Lower Open Predicted For Indonesia Stock Market

The Indonesia stock market rebounded on Friday, one day after ending the two-day winning streak in which it had gathered almost 60 points or 0.9 percent. The Jakarta Composite Index now sits just above the 6,720-point plateau although it's expected to open under pressure again on Monday.

The global forecast for the Asian markets is negative on renewed COVID-19 concerns and the resulting drop in crude oil prices. The European markets were down and the U.S. bourses were mixed and the Asian markets figure to split the difference.

The JCI finished sharply higher on Friday following gains from the financial shares and resource stocks, while the cement companies were down.

For the day, the index spiked 83.79 points or 1.26 percent to finish at 6,720.26 after trading between 6,651.78 and 6,720.99.

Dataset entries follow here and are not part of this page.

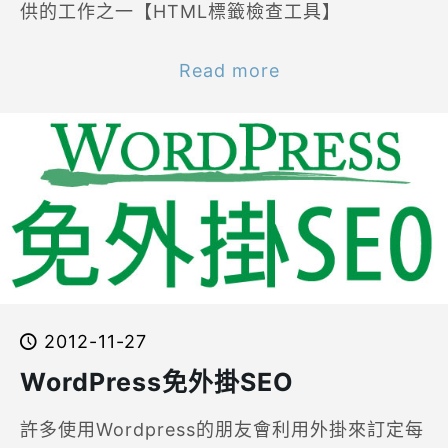
供的工作之一【HTML標籤檢查工具】
Read more
2012-11-27
WordPress免外掛SEO
許多使用Wordpress的朋友會利用外掛來訂定每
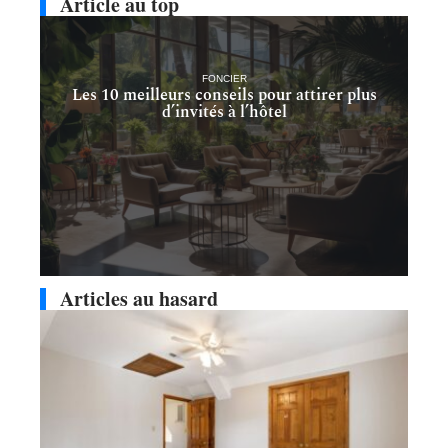
Article au top
FONCIER
Les 10 meilleurs conseils pour attirer plus
d’invités à l’hôtel
Articles au hasard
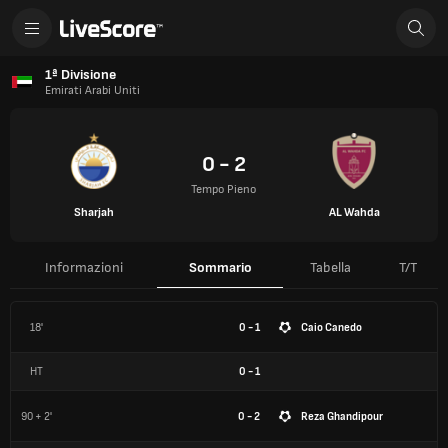
1ª Divisione
Emirati Arabi Uniti
0 - 2
Tempo Pieno
Sharjah
AL Wahda
Informazioni
Sommario
Tabella
T/T
18'
0 - 1
Caio Canedo
HT
0
-
1
90 + 2'
0 - 2
Reza Ghandipour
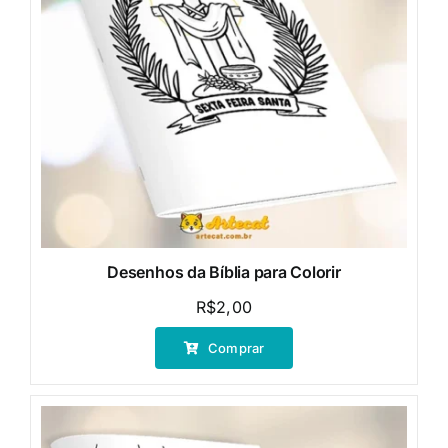
Desenhos da Bíblia para Colorir
R$
2,00
Comprar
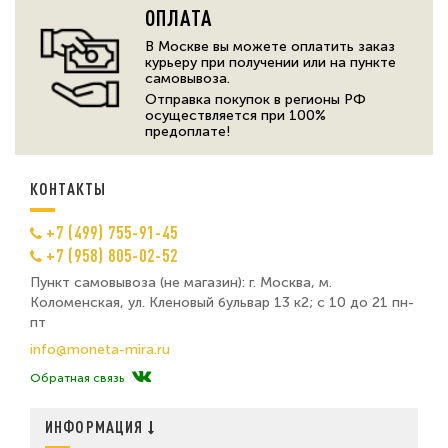
ОПЛАТА
В Москве вы можете оплатить заказ
курьеру при получении или на пункте
самовывоза.
Отправка покупок в регионы РФ
осуществляется при 100%
предоплате!
КОНТАКТЫ
+7 (499) 755-91-45
+7 (958) 805-02-52
Пункт самовывоза (не магазин): г. Москва, м.
Коломенская, ул. Кленовый бульвар 13 к2; с 10 до 21 пн-
пт
info@moneta-mira.ru
Обратная связь
ИНФОРМАЦИЯ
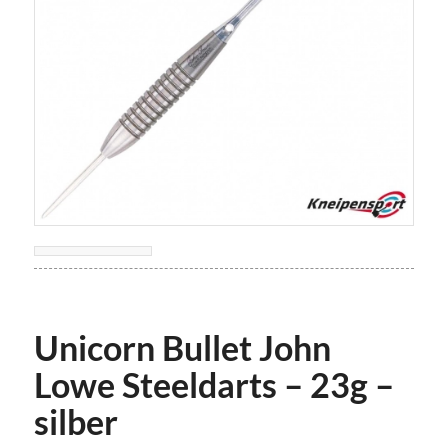
Unicorn Bullet John
Lowe Steeldarts – 23g –
silber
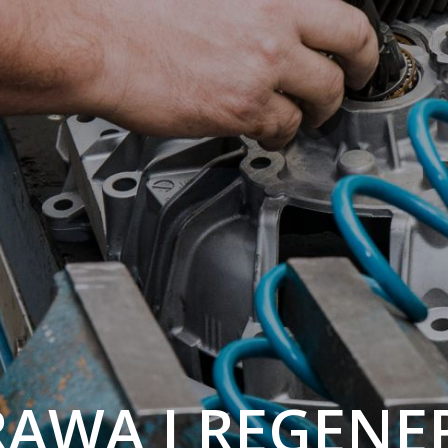
AWA I REGENE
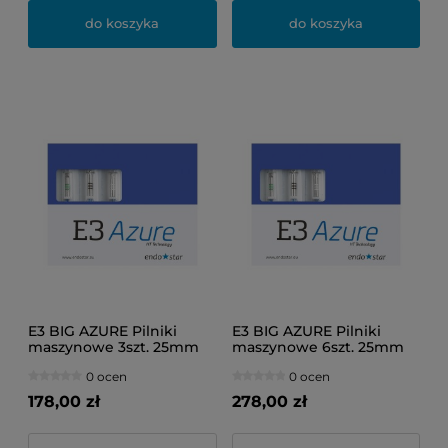
do koszyka
do koszyka
E3 BIG AZURE Pilniki
E3 BIG AZURE Pilniki
maszynowe 3szt. 25mm
maszynowe 6szt. 25mm
(35/04, 40/04, 45/04)
35/04
0 ocen
0 ocen
178,00 zł
278,00 zł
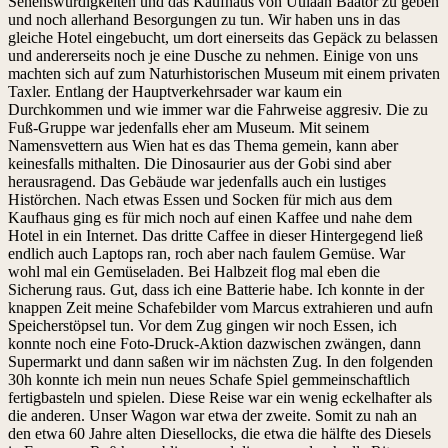
Sehenswürdigkeiten und das Kaufhaus von Uulaan Baator zu geben
und noch allerhand Besorgungen zu tun. Wir haben uns in das
gleiche Hotel eingebucht, um dort einerseits das Gepäck zu belassen
und andererseits noch je eine Dusche zu nehmen. Einige von uns
machten sich auf zum Naturhistorischen Museum mit einem privaten
Taxler. Entlang der Hauptverkehrsader war kaum ein
Durchkommen und wie immer war die Fahrweise aggresiv. Die zu
Fuß-Gruppe war jedenfalls eher am Museum. Mit seinem
Namensvettern aus Wien hat es das Thema gemein, kann aber
keinesfalls mithalten. Die Dinosaurier aus der Gobi sind aber
herausragend. Das Gebäude war jedenfalls auch ein lustiges
Histörchen. Nach etwas Essen und Socken für mich aus dem
Kaufhaus ging es für mich noch auf einen Kaffee und nahe dem
Hotel in ein Internet. Das dritte Caffee in dieser Hintergegend ließ
endlich auch Laptops ran, roch aber nach faulem Gemüse. War
wohl mal ein Gemüseladen. Bei Halbzeit flog mal eben die
Sicherung raus. Gut, dass ich eine Batterie habe. Ich konnte in der
knappen Zeit meine Schafebilder vom Marcus extrahieren und aufn
Speicherstöpsel tun. Vor dem Zug gingen wir noch Essen, ich
konnte noch eine Foto-Druck-Aktion dazwischen zwängen, dann
Supermarkt und dann saßen wir im nächsten Zug. In den folgenden
30h konnte ich mein nun neues Schafe Spiel gemmeinschaftlich
fertigbasteln und spielen. Diese Reise war ein wenig eckelhafter als
die anderen. Unser Wagon war etwa der zweite. Somit zu nah an
den etwa 60 Jahre alten Diesellocks, die etwa die hälfte des Diesels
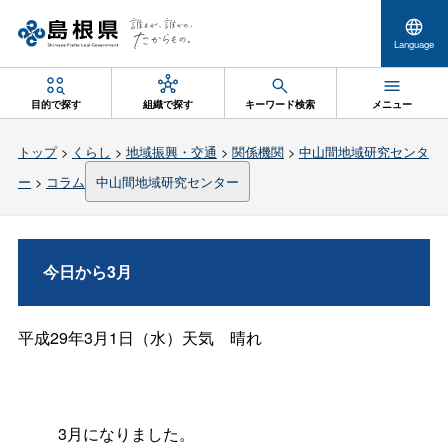
Language
目的で探す
組織で探す
キーワード検索
メニュー
トップ
>
くらし
>
地域振興・交通
>
関係機関
>
中山間地域研究センタ
ー
>
コラム
中山間地域研究センター
今日から3月
平成
29
年
3
月
1
日（水）天
気
晴れ
3
月になりました。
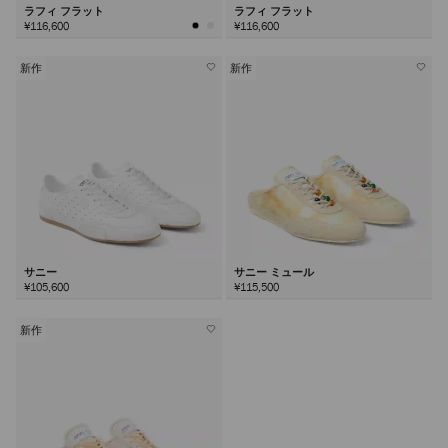
ラフィ フラット
ラフィ フラット
¥116,600
¥116,600
新作
新作
サニー
サニー ミュール
¥105,600
¥115,500
新作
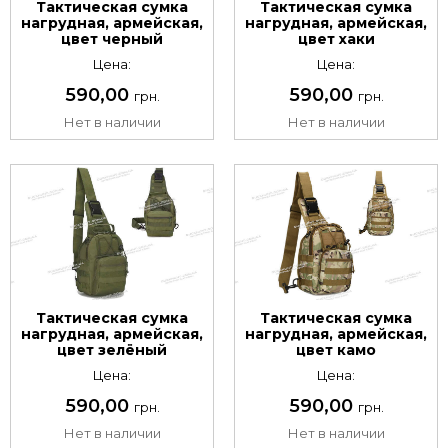
Тактическая сумка
Тактическая сумка
нагрудная, армейская,
нагрудная, армейская,
цвет черный
цвет хаки
Цена:
Цена:
590,00
590,00
грн.
грн.
Нет в наличии
Нет в наличии
Тактическая сумка
Тактическая сумка
нагрудная, армейская,
нагрудная, армейская,
цвет зелёный
цвет камо
Цена:
Цена:
590,00
590,00
грн.
грн.
Нет в наличии
Нет в наличии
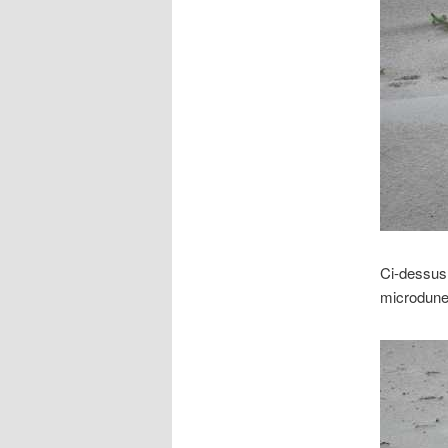
Ci-dessus,
microdune 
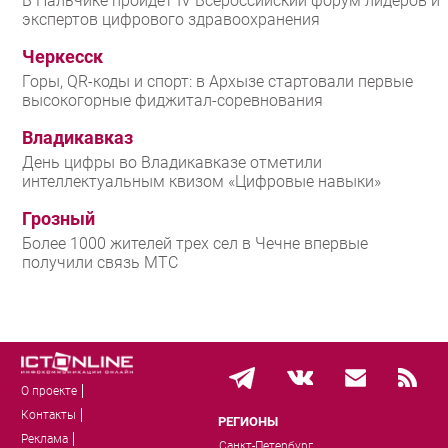
В Нальчике пройдет IV Всероссийский форум лидеров и
экспертов цифрового здравоохранения
Черкесск
Горы, QR-коды и спорт: в Архызе стартовали первые
высокогорные фиджитал-соревнования
Владикавказ
День цифры во Владикавказе отметили
интеллектуальным квизом «Цифровые навыки»
Грозный
Более 1000 жителей трех сел в Чечне впервые
получили связь МТС
О проекте
Контакты
РЕГИОНЫ
Реклама
Санкт-Петербург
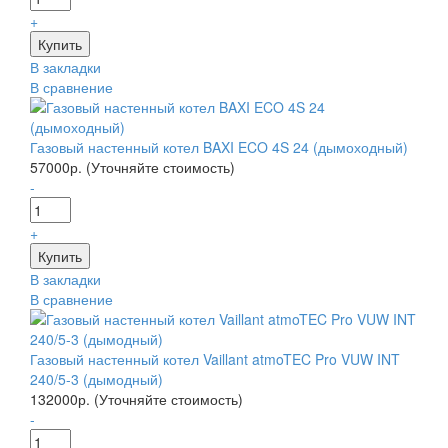
+
В закладки
В сравнение
Газовый настенный котел BAXI ECO 4S 24 (дымоходный)
57000р. (Уточняйте стоимость)
-
+
В закладки
В сравнение
Газовый настенный котел Vaillant atmoTEC Pro VUW INT
240/5-3 (дымодный)
132000р. (Уточняйте стоимость)
-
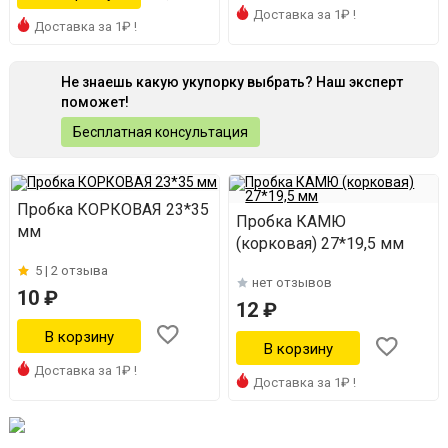
Доставка за 1₽ !
Доставка за 1₽ !
Не знаешь какую укупорку выбрать? Наш эксперт
поможет!
Бесплатная консультация
Пробка КОРКОВАЯ 23*35
Пробка КАМЮ
мм
(корковая) 27*19,5 мм
5 |
2 отзыва
нет отзывов
10 ₽
12 ₽
Доставка за 1₽ !
Доставка за 1₽ !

Among the actives, Bank Danamon Indonesia climbed 1.22 percent, while Bank CIMB Niaga improved 1.46 percent, Bank Negara Indonesia gathered 1.44 percent, Bank Central Asia rose 0.34 percent, Bank Mandiri collected 1.05 percent, Bank Rakyat Indonesia accelerated 2.39 percent, Indosat gained 1.47 percent, Indocement retreated 1.69 percent, Semen Indonesia slid 0.28 percent, United Tractors shed 0.44 percent, Astra International perked 0.40 percent, Astra Agro Lestari fell 0.24 percent, Aneka Tambang soared 2.58 percent, Vale Indonesia spiked 2.54 percent, Timah jumped 1.88 percent, Bumi Resources surged 4.55 percent and Indofood Suskes was unchanged.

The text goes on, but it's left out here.